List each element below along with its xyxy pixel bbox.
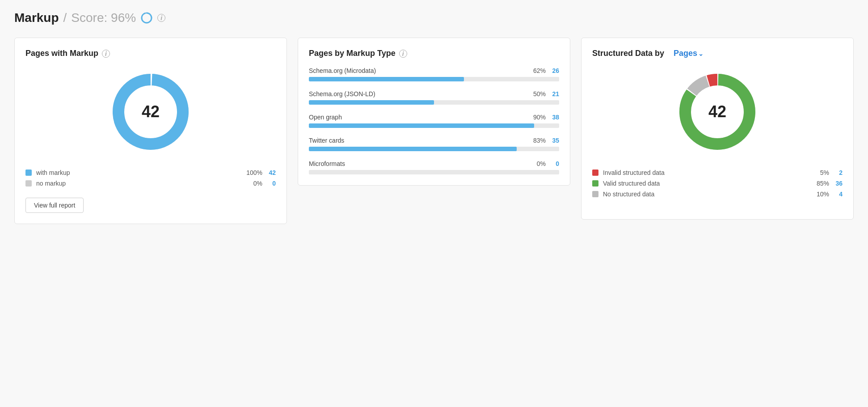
- legend-pct-no-markup: 0%: [245, 180, 262, 187]
- structured-legend: Invalid structured data 5% 2 Valid struc…: [592, 169, 843, 198]
- bar-header-0: Schema.org (Microdata) 62% 26: [309, 67, 559, 74]
- bar-stats-3: 83% 35: [533, 137, 559, 144]
- bar-fill-0: [309, 77, 464, 81]
- legend-count-with-markup: 42: [267, 169, 276, 176]
- legend-label-no-markup: no markup: [36, 180, 241, 187]
- bar-pct-4: 0%: [537, 160, 546, 167]
- bar-label-3: Twitter cards: [309, 137, 344, 144]
- legend-label-invalid: Invalid structured data: [603, 169, 808, 176]
- bar-track-0: [309, 77, 559, 81]
- legend-count-valid: 36: [834, 180, 843, 187]
- legend-item-with-markup: with markup 100% 42: [25, 169, 276, 176]
- legend-count-none: 4: [834, 191, 843, 198]
- donut-structured-container: 42: [592, 67, 843, 157]
- bar-label-2: Open graph: [309, 114, 342, 121]
- bar-item-2: Open graph 90% 38: [309, 114, 559, 128]
- legend-count-no-markup: 0: [267, 180, 276, 187]
- legend-dot-invalid: [592, 170, 598, 176]
- bar-track-1: [309, 100, 559, 105]
- bar-track-3: [309, 147, 559, 151]
- bar-track-4: [309, 170, 559, 174]
- svg-point-1: [142, 13, 152, 23]
- bar-fill-2: [309, 123, 534, 128]
- page-header: Markup / Score: 96% i: [14, 11, 854, 25]
- legend-pct-with-markup: 100%: [245, 169, 262, 176]
- donut-structured-center: 42: [708, 102, 726, 121]
- header-info-icon[interactable]: i: [157, 14, 165, 22]
- bar-header-3: Twitter cards 83% 35: [309, 137, 559, 144]
- bar-fill-1: [309, 100, 434, 105]
- bar-pct-1: 50%: [533, 90, 546, 98]
- view-full-report-button[interactable]: View full report: [25, 198, 84, 213]
- bar-fill-3: [309, 147, 517, 151]
- legend-label-none: No structured data: [603, 191, 808, 198]
- bar-label-4: Microformats: [309, 160, 345, 167]
- bar-pct-3: 83%: [533, 137, 546, 144]
- legend-pct-invalid: 5%: [812, 169, 829, 176]
- score-circle-icon: [140, 12, 153, 24]
- card-markup-info-icon[interactable]: i: [102, 50, 110, 58]
- card-structured-title: Structured Data by Pages ⌄: [592, 49, 843, 58]
- score-label: Score: 96%: [71, 11, 136, 25]
- cards-container: Pages with Markup i 42 with markup 1: [14, 38, 854, 224]
- bar-count-1: 21: [550, 90, 559, 98]
- legend-item-no-markup: no markup 0% 0: [25, 180, 276, 187]
- bar-count-3: 35: [550, 137, 559, 144]
- legend-label-valid: Valid structured data: [603, 180, 808, 187]
- bar-item-4: Microformats 0% 0: [309, 160, 559, 174]
- legend-pct-none: 10%: [812, 191, 829, 198]
- legend-dot-valid: [592, 180, 598, 187]
- bar-header-4: Microformats 0% 0: [309, 160, 559, 167]
- title-separator: /: [63, 11, 67, 25]
- legend-pct-valid: 85%: [812, 180, 829, 187]
- bar-count-4: 0: [550, 160, 559, 167]
- bar-item-1: Schema.org (JSON-LD) 50% 21: [309, 90, 559, 105]
- legend-count-invalid: 2: [834, 169, 843, 176]
- legend-label-with-markup: with markup: [36, 169, 241, 176]
- donut-structured-wrapper: 42: [673, 67, 762, 157]
- card-markup-title: Pages with Markup i: [25, 49, 276, 58]
- legend-dot-none: [592, 191, 598, 197]
- donut-markup-container: 42: [25, 67, 276, 157]
- markup-legend: with markup 100% 42 no markup 0% 0: [25, 169, 276, 187]
- page-title: Markup: [14, 11, 59, 25]
- bar-count-2: 38: [550, 114, 559, 121]
- bar-label-1: Schema.org (JSON-LD): [309, 90, 375, 98]
- legend-item-valid: Valid structured data 85% 36: [592, 180, 843, 187]
- chevron-down-icon: ⌄: [698, 50, 704, 57]
- bar-count-0: 26: [550, 67, 559, 74]
- legend-dot-no-markup: [25, 180, 32, 187]
- bar-pct-2: 90%: [533, 114, 546, 121]
- bar-pct-0: 62%: [533, 67, 546, 74]
- bar-stats-0: 62% 26: [533, 67, 559, 74]
- bar-track-2: [309, 123, 559, 128]
- donut-markup-wrapper: 42: [106, 67, 195, 157]
- card-markup-type-title: Pages by Markup Type i: [309, 49, 559, 58]
- bar-item-0: Schema.org (Microdata) 62% 26: [309, 67, 559, 81]
- bar-item-3: Twitter cards 83% 35: [309, 137, 559, 151]
- bar-header-1: Schema.org (JSON-LD) 50% 21: [309, 90, 559, 98]
- legend-item-invalid: Invalid structured data 5% 2: [592, 169, 843, 176]
- bar-header-2: Open graph 90% 38: [309, 114, 559, 121]
- legend-item-none: No structured data 10% 4: [592, 191, 843, 198]
- bar-list: Schema.org (Microdata) 62% 26 Schema.org…: [309, 67, 559, 174]
- card-structured-data: Structured Data by Pages ⌄: [581, 38, 854, 220]
- bar-stats-4: 0% 0: [537, 160, 559, 167]
- bar-stats-1: 50% 21: [533, 90, 559, 98]
- donut-markup-center: 42: [142, 102, 160, 121]
- card-markup-type-info-icon[interactable]: i: [399, 50, 407, 58]
- bar-label-0: Schema.org (Microdata): [309, 67, 376, 74]
- bar-stats-2: 90% 38: [533, 114, 559, 121]
- legend-dot-with-markup: [25, 170, 32, 176]
- card-markup-type: Pages by Markup Type i Schema.org (Micro…: [298, 38, 570, 186]
- structured-data-dropdown[interactable]: Pages ⌄: [674, 49, 704, 58]
- card-pages-markup: Pages with Markup i 42 with markup 1: [14, 38, 287, 224]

> Prompt:
Retype the data above exactly. Leave the pictures out.

> Result:
List each element below along with its xyxy pixel bbox.
- legend-pct-no-markup: 0%: [245, 180, 262, 187]
- structured-legend: Invalid structured data 5% 2 Valid struc…: [592, 169, 843, 198]
- bar-header-0: Schema.org (Microdata) 62% 26: [309, 67, 559, 74]
- bar-stats-3: 83% 35: [533, 137, 559, 144]
- bar-fill-0: [309, 77, 464, 81]
- legend-count-with-markup: 42: [267, 169, 276, 176]
- legend-label-no-markup: no markup: [36, 180, 241, 187]
- bar-pct-4: 0%: [537, 160, 546, 167]
- bar-label-3: Twitter cards: [309, 137, 344, 144]
- legend-label-invalid: Invalid structured data: [603, 169, 808, 176]
- bar-track-0: [309, 77, 559, 81]
- legend-count-valid: 36: [834, 180, 843, 187]
- legend-item-with-markup: with markup 100% 42: [25, 169, 276, 176]
- legend-count-none: 4: [834, 191, 843, 198]
- donut-structured-container: 42: [592, 67, 843, 157]
- bar-label-2: Open graph: [309, 114, 342, 121]
- bar-item-2: Open graph 90% 38: [309, 114, 559, 128]
- legend-count-no-markup: 0: [267, 180, 276, 187]
- legend-dot-invalid: [592, 170, 598, 176]
- bar-track-1: [309, 100, 559, 105]
- bar-track-3: [309, 147, 559, 151]
- bar-track-4: [309, 170, 559, 174]
- svg-point-1: [142, 13, 152, 23]
- bar-fill-2: [309, 123, 534, 128]
- page-header: Markup / Score: 96% i: [14, 11, 854, 25]
- legend-pct-with-markup: 100%: [245, 169, 262, 176]
- donut-structured-center: 42: [708, 102, 726, 121]
- header-info-icon[interactable]: i: [157, 14, 165, 22]
- bar-header-3: Twitter cards 83% 35: [309, 137, 559, 144]
- bar-fill-1: [309, 100, 434, 105]
- bar-pct-1: 50%: [533, 90, 546, 98]
- view-full-report-button[interactable]: View full report: [25, 198, 84, 213]
- bar-fill-3: [309, 147, 517, 151]
- legend-label-none: No structured data: [603, 191, 808, 198]
- bar-label-4: Microformats: [309, 160, 345, 167]
- bar-pct-3: 83%: [533, 137, 546, 144]
- legend-pct-invalid: 5%: [812, 169, 829, 176]
- score-circle-icon: [140, 12, 153, 24]
- card-markup-info-icon[interactable]: i: [102, 50, 110, 58]
- card-structured-title: Structured Data by Pages ⌄: [592, 49, 843, 58]
- score-label: Score: 96%: [71, 11, 136, 25]
- cards-container: Pages with Markup i 42 with markup 1: [14, 38, 854, 224]
- bar-count-1: 21: [550, 90, 559, 98]
- legend-item-no-markup: no markup 0% 0: [25, 180, 276, 187]
- bar-count-3: 35: [550, 137, 559, 144]
- legend-label-valid: Valid structured data: [603, 180, 808, 187]
- bar-item-4: Microformats 0% 0: [309, 160, 559, 174]
- legend-pct-none: 10%: [812, 191, 829, 198]
- legend-dot-valid: [592, 180, 598, 187]
- bar-header-4: Microformats 0% 0: [309, 160, 559, 167]
- title-separator: /: [63, 11, 67, 25]
- legend-pct-valid: 85%: [812, 180, 829, 187]
- bar-count-4: 0: [550, 160, 559, 167]
- bar-item-1: Schema.org (JSON-LD) 50% 21: [309, 90, 559, 105]
- legend-count-invalid: 2: [834, 169, 843, 176]
- legend-label-with-markup: with markup: [36, 169, 241, 176]
- donut-structured-wrapper: 42: [673, 67, 762, 157]
- card-markup-title: Pages with Markup i: [25, 49, 276, 58]
- legend-dot-none: [592, 191, 598, 197]
- donut-markup-container: 42: [25, 67, 276, 157]
- markup-legend: with markup 100% 42 no markup 0% 0: [25, 169, 276, 187]
- page-title: Markup: [14, 11, 59, 25]
- bar-count-2: 38: [550, 114, 559, 121]
- bar-label-1: Schema.org (JSON-LD): [309, 90, 375, 98]
- legend-item-valid: Valid structured data 85% 36: [592, 180, 843, 187]
- chevron-down-icon: ⌄: [698, 50, 704, 57]
- bar-count-0: 26: [550, 67, 559, 74]
- legend-dot-no-markup: [25, 180, 32, 187]
- bar-pct-2: 90%: [533, 114, 546, 121]
- bar-pct-0: 62%: [533, 67, 546, 74]
- bar-stats-0: 62% 26: [533, 67, 559, 74]
- bar-track-2: [309, 123, 559, 128]
- donut-markup-wrapper: 42: [106, 67, 195, 157]
- card-markup-type-title: Pages by Markup Type i: [309, 49, 559, 58]
- bar-item-0: Schema.org (Microdata) 62% 26: [309, 67, 559, 81]
- bar-item-3: Twitter cards 83% 35: [309, 137, 559, 151]
- bar-header-1: Schema.org (JSON-LD) 50% 21: [309, 90, 559, 98]
- legend-item-invalid: Invalid structured data 5% 2: [592, 169, 843, 176]
- bar-header-2: Open graph 90% 38: [309, 114, 559, 121]
- legend-item-none: No structured data 10% 4: [592, 191, 843, 198]
- bar-list: Schema.org (Microdata) 62% 26 Schema.org…: [309, 67, 559, 174]
- card-structured-data: Structured Data by Pages ⌄: [581, 38, 854, 220]
- bar-stats-4: 0% 0: [537, 160, 559, 167]
- bar-stats-1: 50% 21: [533, 90, 559, 98]
- donut-markup-center: 42: [142, 102, 160, 121]
- card-markup-type-info-icon[interactable]: i: [399, 50, 407, 58]
- bar-label-0: Schema.org (Microdata): [309, 67, 376, 74]
- bar-stats-2: 90% 38: [533, 114, 559, 121]
- legend-dot-with-markup: [25, 170, 32, 176]
- card-markup-type: Pages by Markup Type i Schema.org (Micro…: [298, 38, 570, 186]
- structured-data-dropdown[interactable]: Pages ⌄: [674, 49, 704, 58]
- card-pages-markup: Pages with Markup i 42 with markup 1: [14, 38, 287, 224]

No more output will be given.